Network access control (NAC) is saving the University of North Carolina at Chapel Hill $40,000 per year by keeping students from illegally using peer-to-peer file-sharing applications. When the school's Enterasys NAC agents discover any of about a dozen such apps like BitTorrent and LimeWire, a popup warns against using them to violate copyright laws by downloading copyrighted music, for instance.

If the students uninstall the app, they get access to the dorm network. Or they can keep the application installed and use it over the network so long as they digitally sign a statement that they understand that misusing it is illegal and agree not to do so, says Jim Gogan, director of networking at the university.  If they misuse it anyway, they get reported to the dean of students and could face charges in student honor court, he says.

Facebook tracking prompts call for FTC probe

Facebook's tracking technology has landed the social network in hot water, with two lawmakers calling for a Federal Trade Commission (FTC) investigation. Rep. Ed Markey (D-Mass.) and Rep. Joe Barton (R-Tex.) wrote an open letter Wednesday urging FTC Chairman Jon Leibowitz to look into Facebook's tracking of its users even after they log out of the site. The issue came to light just days after an Australian blogger published data showing that Facebook is gathering information on the online activities of its users.
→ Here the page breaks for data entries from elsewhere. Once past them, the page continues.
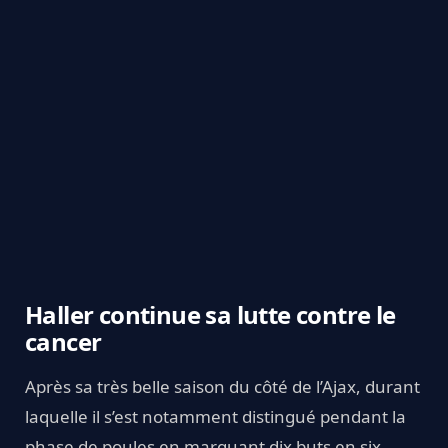
Haller continue sa lutte contre le
cancer
Après sa très belle saison du côté de l’Ajax, durant
laquelle il s’est notamment distingué pendant la
phase de poules en marquant dix buts en six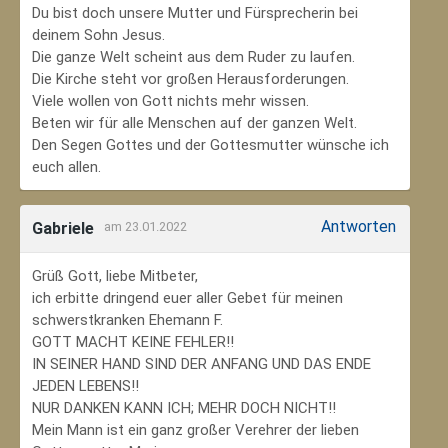
Du bist doch unsere Mutter und Fürsprecherin bei
deinem Sohn Jesus.
Die ganze Welt scheint aus dem Ruder zu laufen.
Die Kirche steht vor großen Herausforderungen.
Viele wollen von Gott nichts mehr wissen.
Beten wir für alle Menschen auf der ganzen Welt.
Den Segen Gottes und der Gottesmutter wünsche ich
euch allen.
Antworten
Gabriele
am 23.01.2022
Grüß Gott, liebe Mitbeter,
ich erbitte dringend euer aller Gebet für meinen
schwerstkranken Ehemann F.
GOTT MACHT KEINE FEHLER!!
IN SEINER HAND SIND DER ANFANG UND DAS ENDE
JEDEN LEBENS!!
NUR DANKEN KANN ICH; MEHR DOCH NICHT!!
Mein Mann ist ein ganz großer Verehrer der lieben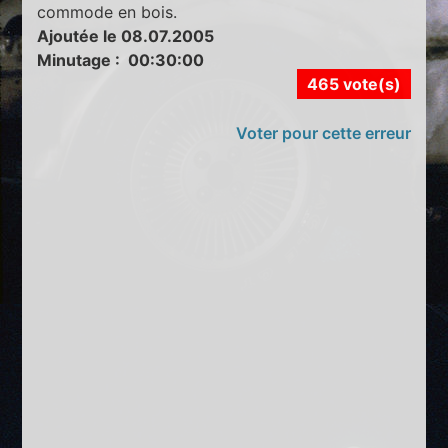
commode en bois.
Ajoutée le 08.07.2005
Minutage : 00:30:00
465 vote(s)
Voter pour cette erreur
Cisco issues security warnings

Cisco this week issued a slew of security advisories on several vulnerabilities in its IOS software. In all, there look to be eight or nine advisories on IOS, dealing with issues like IPv6 over MPLS, IP service level agreements, SIP, NAT, IPv6 DoS and more. Cisco also issued advisories on a DoS condition with its 10000 series routers, a SIP memory leak in its Unified Communications Manager VoIP software, and a DoS condition in its Jabber instant messaging software. For some of the vulnerabilities, Cisco has already issued bulletins on how to identify and mitigate the conditions.

The IPv6 DoS vulnerability is one in which no mitigation bulletin has yet been published. The condition could allow an unauthenticated, remote attacker to cause a reload of an IPv6 device, and it may be triggered when the device processes a malformed IPv6 packet. Repeated exploitation could result in a sustained DoS condition, the Cisco advisory states.

The vulnerability affects any IOS device in which IPv6 is enabled. IOS XR and IOS XE systems are not affected. Cisco has released free software updates that address this vulnerability but there are no workarounds to mitigate it, the company says.